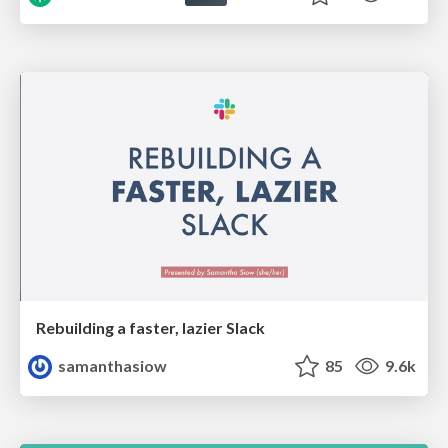
Rebuilding a faster, lazier Slack
samanthasiow
85
9.6k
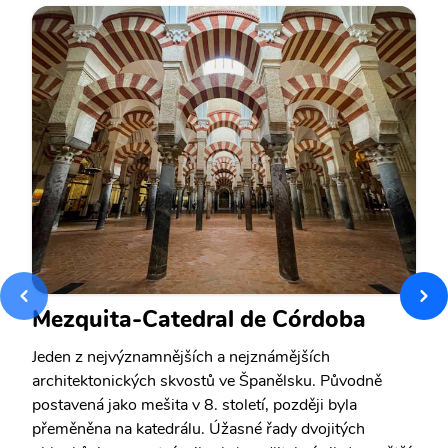
Mezquita-Catedral de Córdoba
Jeden z nejvýznamnějších a nejznámějších
architektonických skvostů ve Španělsku. Původně
postavená jako mešita v 8. století, později byla
přeměněna na katedrálu. Úžasné řady dvojitých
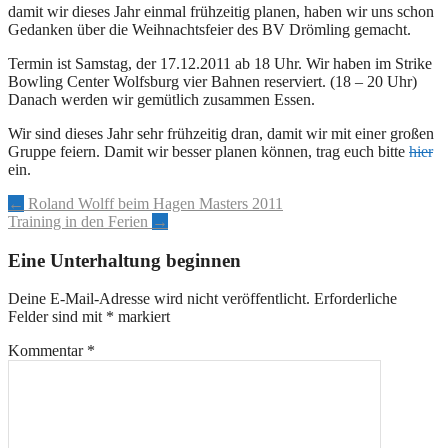
damit wir dieses Jahr einmal frühzeitig planen, haben wir uns schon
Gedanken über die Weihnachtsfeier des BV Drömling gemacht.
Termin ist Samstag, der 17.12.2011 ab 18 Uhr. Wir haben im Strike
Bowling Center Wolfsburg vier Bahnen reserviert. (18 – 20 Uhr)
Danach werden wir gemütlich zusammen Essen.
Wir sind dieses Jahr sehr frühzeitig dran, damit wir mit einer großen
Gruppe feiern. Damit wir besser planen können, trag euch bitte
hier
ein.
Artikel-
←
Roland Wolff beim Hagen Masters 2011
Training in den Ferien
→
Navigation
Eine Unterhaltung beginnen
Deine E-Mail-Adresse wird nicht veröffentlicht.
Erforderliche
Felder sind mit
*
markiert
Kommentar
*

> **EXERCISE DETAILS**:
Return each line of the data where the word "sind" appears.

> **REPLY**:
Wir sind dieses Jahr sehr frühzeitig dran, damit wir mit einer großen
Felder sind mit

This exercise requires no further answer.